[Structured page parsing data]
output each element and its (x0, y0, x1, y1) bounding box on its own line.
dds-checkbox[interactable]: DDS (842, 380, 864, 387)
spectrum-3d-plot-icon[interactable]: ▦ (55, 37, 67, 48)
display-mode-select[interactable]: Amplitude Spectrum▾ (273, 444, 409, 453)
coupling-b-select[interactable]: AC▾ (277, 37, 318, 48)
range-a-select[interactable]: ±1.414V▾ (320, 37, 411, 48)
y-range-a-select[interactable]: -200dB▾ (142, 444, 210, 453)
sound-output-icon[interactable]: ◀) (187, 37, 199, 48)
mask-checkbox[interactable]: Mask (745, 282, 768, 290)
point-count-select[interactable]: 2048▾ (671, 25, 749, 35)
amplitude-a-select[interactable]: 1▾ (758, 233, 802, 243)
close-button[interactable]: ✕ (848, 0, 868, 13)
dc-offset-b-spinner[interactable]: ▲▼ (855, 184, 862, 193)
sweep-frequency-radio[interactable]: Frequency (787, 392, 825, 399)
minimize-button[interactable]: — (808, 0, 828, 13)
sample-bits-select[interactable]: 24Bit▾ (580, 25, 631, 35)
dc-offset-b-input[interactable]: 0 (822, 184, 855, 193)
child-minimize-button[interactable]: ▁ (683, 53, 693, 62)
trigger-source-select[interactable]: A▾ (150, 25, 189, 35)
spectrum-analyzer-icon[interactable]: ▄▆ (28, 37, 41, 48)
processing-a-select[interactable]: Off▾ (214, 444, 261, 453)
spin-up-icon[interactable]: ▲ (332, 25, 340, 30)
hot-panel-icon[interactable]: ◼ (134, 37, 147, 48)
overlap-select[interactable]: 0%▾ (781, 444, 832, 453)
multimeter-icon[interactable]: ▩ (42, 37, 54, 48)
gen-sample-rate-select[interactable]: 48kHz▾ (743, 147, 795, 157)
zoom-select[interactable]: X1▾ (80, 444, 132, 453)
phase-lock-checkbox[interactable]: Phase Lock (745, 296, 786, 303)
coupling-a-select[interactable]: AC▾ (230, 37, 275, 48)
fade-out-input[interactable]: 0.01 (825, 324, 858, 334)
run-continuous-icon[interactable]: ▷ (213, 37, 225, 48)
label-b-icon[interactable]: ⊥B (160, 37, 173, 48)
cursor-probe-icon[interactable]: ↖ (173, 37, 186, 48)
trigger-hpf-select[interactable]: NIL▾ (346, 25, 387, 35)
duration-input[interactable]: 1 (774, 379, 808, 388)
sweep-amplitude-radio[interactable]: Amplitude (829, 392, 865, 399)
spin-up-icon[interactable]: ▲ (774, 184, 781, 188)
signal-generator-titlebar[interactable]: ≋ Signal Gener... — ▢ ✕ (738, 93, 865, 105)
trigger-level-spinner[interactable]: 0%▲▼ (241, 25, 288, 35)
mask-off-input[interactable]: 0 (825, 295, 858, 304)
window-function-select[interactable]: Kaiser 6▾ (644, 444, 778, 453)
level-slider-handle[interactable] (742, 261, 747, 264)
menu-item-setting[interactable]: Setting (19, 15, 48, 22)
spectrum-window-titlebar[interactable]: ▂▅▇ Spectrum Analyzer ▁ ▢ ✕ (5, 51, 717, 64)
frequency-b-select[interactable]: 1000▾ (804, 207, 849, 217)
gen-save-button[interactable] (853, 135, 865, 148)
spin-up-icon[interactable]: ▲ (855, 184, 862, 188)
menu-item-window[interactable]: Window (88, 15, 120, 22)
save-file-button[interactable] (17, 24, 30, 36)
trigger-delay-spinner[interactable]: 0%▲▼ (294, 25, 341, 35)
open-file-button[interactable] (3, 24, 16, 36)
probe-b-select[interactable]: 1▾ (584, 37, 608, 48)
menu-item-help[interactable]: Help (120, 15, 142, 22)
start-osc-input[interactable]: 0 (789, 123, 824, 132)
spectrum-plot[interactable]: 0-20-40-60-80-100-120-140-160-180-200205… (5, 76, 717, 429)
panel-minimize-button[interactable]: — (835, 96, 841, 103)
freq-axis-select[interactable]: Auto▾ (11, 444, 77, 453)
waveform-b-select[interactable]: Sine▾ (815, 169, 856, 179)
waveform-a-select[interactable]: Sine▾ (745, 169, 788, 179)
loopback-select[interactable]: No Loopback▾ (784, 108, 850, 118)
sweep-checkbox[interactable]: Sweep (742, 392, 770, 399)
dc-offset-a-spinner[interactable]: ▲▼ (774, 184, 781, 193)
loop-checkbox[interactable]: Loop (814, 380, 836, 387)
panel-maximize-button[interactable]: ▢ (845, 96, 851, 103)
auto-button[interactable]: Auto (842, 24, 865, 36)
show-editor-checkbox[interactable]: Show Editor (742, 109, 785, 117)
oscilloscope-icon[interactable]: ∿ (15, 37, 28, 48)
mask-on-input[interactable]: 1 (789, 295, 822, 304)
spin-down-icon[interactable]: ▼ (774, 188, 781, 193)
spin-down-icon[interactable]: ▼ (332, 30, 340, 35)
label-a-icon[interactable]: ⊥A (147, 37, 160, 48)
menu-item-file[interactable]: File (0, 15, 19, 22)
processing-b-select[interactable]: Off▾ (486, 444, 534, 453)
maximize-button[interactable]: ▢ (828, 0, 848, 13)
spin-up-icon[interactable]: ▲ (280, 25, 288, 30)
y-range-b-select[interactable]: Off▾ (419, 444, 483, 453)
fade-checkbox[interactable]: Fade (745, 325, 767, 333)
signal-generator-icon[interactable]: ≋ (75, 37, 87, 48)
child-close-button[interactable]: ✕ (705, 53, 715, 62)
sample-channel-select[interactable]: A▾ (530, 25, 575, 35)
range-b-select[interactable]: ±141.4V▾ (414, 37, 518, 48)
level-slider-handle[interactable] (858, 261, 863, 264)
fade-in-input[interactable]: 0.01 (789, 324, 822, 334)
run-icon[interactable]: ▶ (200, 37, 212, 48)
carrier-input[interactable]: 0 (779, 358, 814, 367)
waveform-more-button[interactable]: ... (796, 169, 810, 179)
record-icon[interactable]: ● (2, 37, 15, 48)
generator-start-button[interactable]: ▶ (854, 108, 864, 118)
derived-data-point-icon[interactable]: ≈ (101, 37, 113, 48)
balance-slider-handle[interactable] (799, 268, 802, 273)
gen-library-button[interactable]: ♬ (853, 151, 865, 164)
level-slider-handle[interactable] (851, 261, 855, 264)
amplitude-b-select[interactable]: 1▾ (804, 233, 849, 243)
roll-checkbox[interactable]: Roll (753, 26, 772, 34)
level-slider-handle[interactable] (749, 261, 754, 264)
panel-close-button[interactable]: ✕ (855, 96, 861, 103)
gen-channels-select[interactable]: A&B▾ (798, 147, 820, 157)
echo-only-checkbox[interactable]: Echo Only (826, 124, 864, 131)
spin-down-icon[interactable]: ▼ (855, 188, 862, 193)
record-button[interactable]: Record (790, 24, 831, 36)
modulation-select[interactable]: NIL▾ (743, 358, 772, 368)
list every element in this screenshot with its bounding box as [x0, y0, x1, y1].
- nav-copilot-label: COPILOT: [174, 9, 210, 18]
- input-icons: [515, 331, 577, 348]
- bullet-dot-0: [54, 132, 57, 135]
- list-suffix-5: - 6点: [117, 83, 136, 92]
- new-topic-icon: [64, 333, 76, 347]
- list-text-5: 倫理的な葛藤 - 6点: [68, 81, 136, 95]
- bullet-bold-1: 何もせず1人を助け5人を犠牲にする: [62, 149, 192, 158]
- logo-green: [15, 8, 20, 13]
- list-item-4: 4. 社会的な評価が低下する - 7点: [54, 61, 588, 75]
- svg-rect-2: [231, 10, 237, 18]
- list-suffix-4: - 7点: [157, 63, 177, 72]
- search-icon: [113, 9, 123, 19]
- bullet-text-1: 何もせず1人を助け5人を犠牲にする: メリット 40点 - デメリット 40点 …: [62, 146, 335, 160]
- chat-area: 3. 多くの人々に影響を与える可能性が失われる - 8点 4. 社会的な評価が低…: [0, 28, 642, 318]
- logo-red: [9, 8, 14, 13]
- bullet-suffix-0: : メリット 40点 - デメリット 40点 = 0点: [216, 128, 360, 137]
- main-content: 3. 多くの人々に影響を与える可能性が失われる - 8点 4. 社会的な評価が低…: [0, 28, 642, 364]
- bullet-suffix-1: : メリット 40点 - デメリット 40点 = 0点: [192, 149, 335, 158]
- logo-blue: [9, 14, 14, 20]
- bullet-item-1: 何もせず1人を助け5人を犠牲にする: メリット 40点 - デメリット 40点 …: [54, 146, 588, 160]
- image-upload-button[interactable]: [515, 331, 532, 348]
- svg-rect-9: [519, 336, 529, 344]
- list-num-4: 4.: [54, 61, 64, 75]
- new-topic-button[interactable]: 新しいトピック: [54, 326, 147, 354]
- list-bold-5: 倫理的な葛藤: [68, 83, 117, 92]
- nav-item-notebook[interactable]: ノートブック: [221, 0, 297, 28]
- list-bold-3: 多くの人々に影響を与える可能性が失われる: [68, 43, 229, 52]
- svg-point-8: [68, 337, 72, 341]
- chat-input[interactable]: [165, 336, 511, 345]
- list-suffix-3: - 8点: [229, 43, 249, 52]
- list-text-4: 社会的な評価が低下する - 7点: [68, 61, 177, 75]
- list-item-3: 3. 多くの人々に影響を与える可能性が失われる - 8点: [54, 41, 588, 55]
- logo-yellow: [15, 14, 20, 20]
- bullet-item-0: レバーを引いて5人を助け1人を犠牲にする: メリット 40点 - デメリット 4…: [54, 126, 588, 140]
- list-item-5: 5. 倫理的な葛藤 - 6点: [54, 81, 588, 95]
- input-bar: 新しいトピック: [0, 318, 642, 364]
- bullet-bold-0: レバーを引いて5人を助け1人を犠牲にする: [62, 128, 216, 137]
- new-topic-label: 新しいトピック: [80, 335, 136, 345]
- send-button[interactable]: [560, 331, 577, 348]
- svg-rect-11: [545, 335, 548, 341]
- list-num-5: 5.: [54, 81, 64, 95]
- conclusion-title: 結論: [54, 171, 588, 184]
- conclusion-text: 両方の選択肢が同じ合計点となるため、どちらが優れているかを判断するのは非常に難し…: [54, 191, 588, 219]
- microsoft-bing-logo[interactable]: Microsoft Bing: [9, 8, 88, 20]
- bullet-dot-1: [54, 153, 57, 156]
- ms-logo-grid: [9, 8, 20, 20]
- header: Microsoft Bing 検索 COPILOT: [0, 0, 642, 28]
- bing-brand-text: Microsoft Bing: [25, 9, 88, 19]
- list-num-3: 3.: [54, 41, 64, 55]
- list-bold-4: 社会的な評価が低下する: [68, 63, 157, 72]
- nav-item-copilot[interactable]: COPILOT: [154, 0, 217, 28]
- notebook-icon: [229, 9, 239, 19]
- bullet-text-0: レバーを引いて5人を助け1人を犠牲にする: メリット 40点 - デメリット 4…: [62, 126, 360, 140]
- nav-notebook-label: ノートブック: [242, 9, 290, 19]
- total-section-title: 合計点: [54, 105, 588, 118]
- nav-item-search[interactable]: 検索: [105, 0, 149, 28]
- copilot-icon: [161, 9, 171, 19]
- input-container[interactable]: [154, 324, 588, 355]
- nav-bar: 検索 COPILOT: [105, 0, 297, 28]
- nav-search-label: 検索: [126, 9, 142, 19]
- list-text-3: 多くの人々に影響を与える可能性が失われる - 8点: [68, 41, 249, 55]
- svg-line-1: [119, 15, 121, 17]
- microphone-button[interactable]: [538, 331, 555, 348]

Problem. In the records above, each line with the string "text" should be copied.

Solved exercise.
- list-text-5: 倫理的な葛藤 - 6点: [68, 81, 136, 95]
- bullet-text-1: 何もせず1人を助け5人を犠牲にする: メリット 40点 - デメリット 40点 …: [62, 146, 335, 160]
- list-text-4: 社会的な評価が低下する - 7点: [68, 61, 177, 75]
- conclusion-text: 両方の選択肢が同じ合計点となるため、どちらが優れているかを判断するのは非常に難し…: [54, 191, 588, 219]
- bing-brand-text: Microsoft Bing: [25, 9, 88, 19]
- bullet-text-0: レバーを引いて5人を助け1人を犠牲にする: メリット 40点 - デメリット 4…: [62, 126, 360, 140]
- list-text-3: 多くの人々に影響を与える可能性が失われる - 8点: [68, 41, 249, 55]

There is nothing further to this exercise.